話しはガラッと変わるが、筆者が日常的に滞在しているミャンマーの首都ヤンゴンの市民にとって最大の問題は、交通渋滞、ゴミ収集、大気汚染、排水問題、そして複雑な土地保有形態だと言われている(昨年4月、ヤンゴン市高官の選挙に際して大学とNGOが主催した市民集会で明らかに)。交通渋滞と大気汚染は、大量公共交通手段が未発達で自家用車依存度が高い中、排ガス規制の甘い旧モデルが街中を走り回っていることや、急速な人口集中や工業化などから、公害対策基本法が制定された1967年以前の日本と同じようにスモッグは日々高濃度だ。また、乾期・雨期のはっきりしているモンスーン大国にもかかわらず、排水設備の未整備や老朽化などから、雨期の短時間スコールで市内各所に水が溢れるのは日常茶飯事だ。土地保有制度に関しては、基本的に土地は国が所有し個人や企業は借地するのだが、不完全な登記制度、境界の不明確、借地期間の長短、売買可能性の程度、担保としての提供可否など、いずれもはっきりしない(私の不理解というだけではなさそうだ)のだから、経済活動全般にとって大きな支障となる訳だ。
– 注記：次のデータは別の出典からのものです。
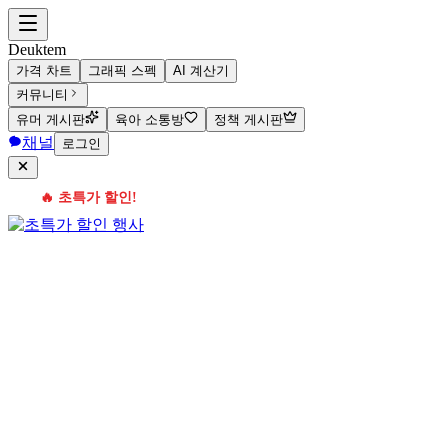
Deuktem
가격 차트
그래픽 스펙
AI 계산기
커뮤니티
유머 게시판
육아 소통방
정책 게시판
채널
로그인
🔥 초특가 할인!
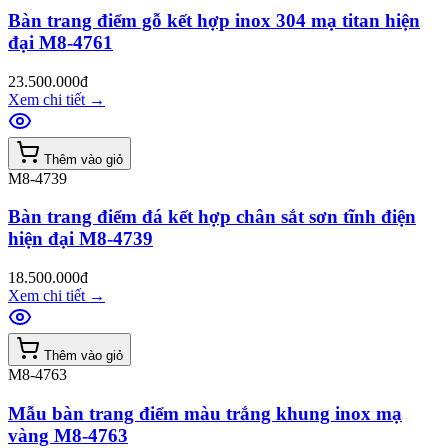
Bàn trang điểm gỗ kết hợp inox 304 mạ titan hiện
đại M8-4761
23.500.000đ
Xem chi tiết
→
Thêm vào giỏ
M8-4739
Bàn trang điểm đá kết hợp chân sắt sơn tĩnh điện
hiện đại M8-4739
18.500.000đ
Xem chi tiết
→
Thêm vào giỏ
M8-4763
Mẫu bàn trang điểm màu trắng khung inox mạ
vàng M8-4763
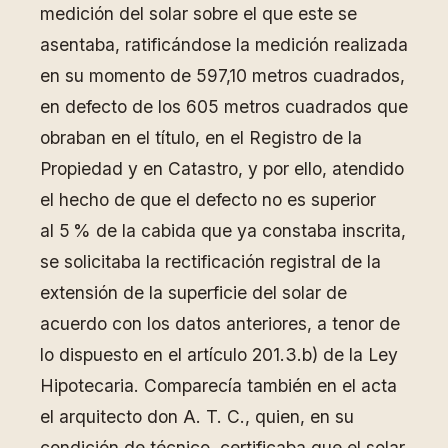
medición del solar sobre el que este se
asentaba, ratificándose la medición realizada
en su momento de 597,10 metros cuadrados,
en defecto de los 605 metros cuadrados que
obraban en el título, en el Registro de la
Propiedad y en Catastro, y por ello, atendido
el hecho de que el defecto no es superior
al 5 % de la cabida que ya constaba inscrita,
se solicitaba la rectificación registral de la
extensión de la superficie del solar de
acuerdo con los datos anteriores, a tenor de
lo dispuesto en el artículo 201.3.b) de la Ley
Hipotecaria. Comparecía también en el acta
el arquitecto don A. T. C., quien, en su
condición de técnico, certificaba que el solar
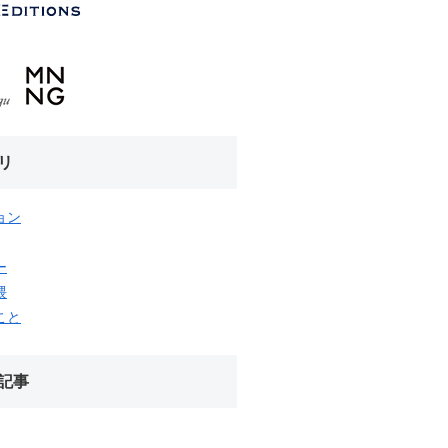
リ
ョン
ー
隈
こと
記事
そしてゴミ問題だ。30年以上前からヤンゴンでビジネスを展開している日本人の知人によれば、「ゴミが街中に溢れるようになってきたのは10年ほど前から」とのこと。人口集中と経済成長で、生ゴミ・紙ゴミを始めプラスチックやビン・カン・ペットボトル・金属などの生活ゴミが急増してきている。焼却場建設の計画はあるものの、現状は郊外の廃棄場に投棄されており、市民の中には庭先や道路で焼却して、それが大気汚染の一因にもなっている。分別の発想や仕組みもないまますべて一緒に収集されるゴミの塊は、街中の至る所で手仕事による再分別が行われるのだ。それよりも何よりも、街中にゴミ箱がほとんどなく、さりげなく平気で道路に捨てる人も絶えないため、ゴミ一つない道路を探す方が難しいほどだ。そんな中、日本を始め各国の有志や地元市民(とりわけ若いヤンゴン市民)が始めたゴミ拾い活動「Clean Yangon Green Yangon」が定期的な市民活動として定着しつつあるようだ。街の価値を高め、街に人を呼び、何よりも市民が快適に暮らすために、ONE TEAMができつつあるということだろうか。基本的なインフラや公共サービスは行政が提供して市民はそれを享受する、というシステムが確立されていないだけに、プラスを考える前にマイナスを除去することからまずは始めるという、街おこしのある種の原点が見えるような気がする。人々が自分で街の価値を作り上げる。かつての日本を彷彿させると思うのは私だけだろうか。